Today, another came at me about it- I said, 'then it would no longer be my character, it'd be yours' she didn't understand me. So now, I'm resolved to finding some snappy comebacks for these jokers. My friends understand sarcasm so they might finally get it.

So, if you have any, just based on this post, please feel free to share. Cause my arsenal of snappy comeback is an empty bag.

BTW- these yahoos are NOT writers.


----------



## aj47 (Sep 22, 2014)

"That's a *lovely* idea.  Why don't you write it?"


----------



## dale (Sep 22, 2014)

MzSnowleopard said:


> I have put my foot down



lesson #1: don't do that. we as writers can never keep our feet planted anywhere.


----------



## T.S.Bowman (Sep 22, 2014)

dale said:


> lesson #1: don't do that. we as writers can never keep our feet planted anywhere.



Very good point. Plus 1^


----------



## T.S.Bowman (Sep 22, 2014)

Snow, it's very simple. All you have to tell them is....

wait for it....

"I'm not going to go in that direction with the character"

If they don't take the hint, then they aren't very bright and you can rightfully ignore them.


----------



## altoid967 (Sep 22, 2014)

Grab something sharp and pointy and threaten to make a "gemini" of their tender bits if they don't can it.


----------



## voltigeur (Sep 22, 2014)

I offer this constructively. I’m writing it as an attention getter, so don’t take offense at my directness.



> Need Some Advice on an Issue That Won't Die.



I'm going to call you out on this one. It won't die cause you won't kill it. YOU are the only reason this is an issue. 

This is your story period. Win lose or draw it is on you! Be nice be polite but you have these people way too involved in your story. If you invited them this far into your story you screwed up. 

Sometimes you have to walk away from “help” no matter how well meaning. In my critique group for example there is a lady that writes YA Fantasy. Her stories only have 4 to 6 characters. She doesn’t understand a story that has literally 20 or 30 people running around in a scene. 

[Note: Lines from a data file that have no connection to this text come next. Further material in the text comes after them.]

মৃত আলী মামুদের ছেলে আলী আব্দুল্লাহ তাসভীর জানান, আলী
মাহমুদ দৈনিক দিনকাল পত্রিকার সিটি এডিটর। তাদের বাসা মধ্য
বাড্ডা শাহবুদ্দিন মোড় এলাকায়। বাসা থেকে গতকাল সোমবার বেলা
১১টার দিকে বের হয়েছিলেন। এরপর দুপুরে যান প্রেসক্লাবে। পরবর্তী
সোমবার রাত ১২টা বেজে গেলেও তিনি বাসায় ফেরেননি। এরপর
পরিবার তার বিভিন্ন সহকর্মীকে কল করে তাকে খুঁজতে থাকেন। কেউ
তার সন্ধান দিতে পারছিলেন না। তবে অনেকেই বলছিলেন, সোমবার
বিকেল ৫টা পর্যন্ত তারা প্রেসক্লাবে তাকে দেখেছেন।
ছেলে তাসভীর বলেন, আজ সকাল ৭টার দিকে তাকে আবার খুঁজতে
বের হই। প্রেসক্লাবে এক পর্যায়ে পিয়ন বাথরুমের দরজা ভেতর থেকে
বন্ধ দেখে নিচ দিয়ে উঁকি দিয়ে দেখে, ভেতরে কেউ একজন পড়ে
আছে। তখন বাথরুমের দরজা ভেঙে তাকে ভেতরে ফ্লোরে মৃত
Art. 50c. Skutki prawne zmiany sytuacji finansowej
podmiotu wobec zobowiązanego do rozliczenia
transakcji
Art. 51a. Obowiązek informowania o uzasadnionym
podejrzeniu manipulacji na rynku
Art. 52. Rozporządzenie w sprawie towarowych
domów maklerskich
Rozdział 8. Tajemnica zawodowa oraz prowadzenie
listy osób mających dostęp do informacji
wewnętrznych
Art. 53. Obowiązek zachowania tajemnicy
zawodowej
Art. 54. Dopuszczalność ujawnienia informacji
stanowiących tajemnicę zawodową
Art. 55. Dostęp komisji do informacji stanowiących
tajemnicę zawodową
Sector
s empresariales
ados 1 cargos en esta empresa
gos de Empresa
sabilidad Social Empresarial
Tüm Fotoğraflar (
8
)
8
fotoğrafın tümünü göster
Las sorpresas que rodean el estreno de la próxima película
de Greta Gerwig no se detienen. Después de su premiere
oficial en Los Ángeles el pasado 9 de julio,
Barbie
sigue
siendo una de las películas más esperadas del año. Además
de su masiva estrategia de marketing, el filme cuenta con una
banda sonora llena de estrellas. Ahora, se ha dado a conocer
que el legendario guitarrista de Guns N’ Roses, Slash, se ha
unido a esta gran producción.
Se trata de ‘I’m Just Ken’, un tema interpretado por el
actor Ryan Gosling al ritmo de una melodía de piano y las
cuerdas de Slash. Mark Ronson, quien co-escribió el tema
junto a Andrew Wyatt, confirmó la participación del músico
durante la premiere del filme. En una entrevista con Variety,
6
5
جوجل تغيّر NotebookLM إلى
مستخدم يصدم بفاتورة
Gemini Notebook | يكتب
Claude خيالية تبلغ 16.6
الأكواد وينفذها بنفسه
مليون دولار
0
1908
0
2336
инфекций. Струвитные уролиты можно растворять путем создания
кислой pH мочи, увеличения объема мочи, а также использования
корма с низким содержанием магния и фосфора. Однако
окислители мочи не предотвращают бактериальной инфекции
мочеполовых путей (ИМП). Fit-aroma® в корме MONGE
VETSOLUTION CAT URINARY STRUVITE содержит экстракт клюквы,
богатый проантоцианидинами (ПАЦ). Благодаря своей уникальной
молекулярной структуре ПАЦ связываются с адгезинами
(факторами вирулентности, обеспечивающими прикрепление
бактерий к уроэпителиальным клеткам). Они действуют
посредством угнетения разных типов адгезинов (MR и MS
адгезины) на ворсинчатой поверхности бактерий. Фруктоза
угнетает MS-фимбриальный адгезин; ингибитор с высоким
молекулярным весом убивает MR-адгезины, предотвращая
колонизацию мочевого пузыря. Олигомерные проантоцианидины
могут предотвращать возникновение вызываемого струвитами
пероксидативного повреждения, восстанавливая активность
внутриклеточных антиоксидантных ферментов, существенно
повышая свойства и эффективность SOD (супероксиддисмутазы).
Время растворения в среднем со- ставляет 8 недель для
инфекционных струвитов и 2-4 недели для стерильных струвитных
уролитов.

Everyone else gets what I’m doing so I listen to her if there is a story structure issue or character motivation issue, I just don’t get wound up when she says I have a POV issue. 

Anyway don’t let anyone tell you how to write your story.


----------



## Deleted member 49710 (Sep 23, 2014)

Just to clarify, when you say "the Gemini character", do you mean that you call the character Gemini? by that name? Because in the zodiac and in Greek mythology, the Gemini refers to a pair of twins. Might be why the suggestion is recurring. So if you want to discourage that association, maybe search for a different and more original name.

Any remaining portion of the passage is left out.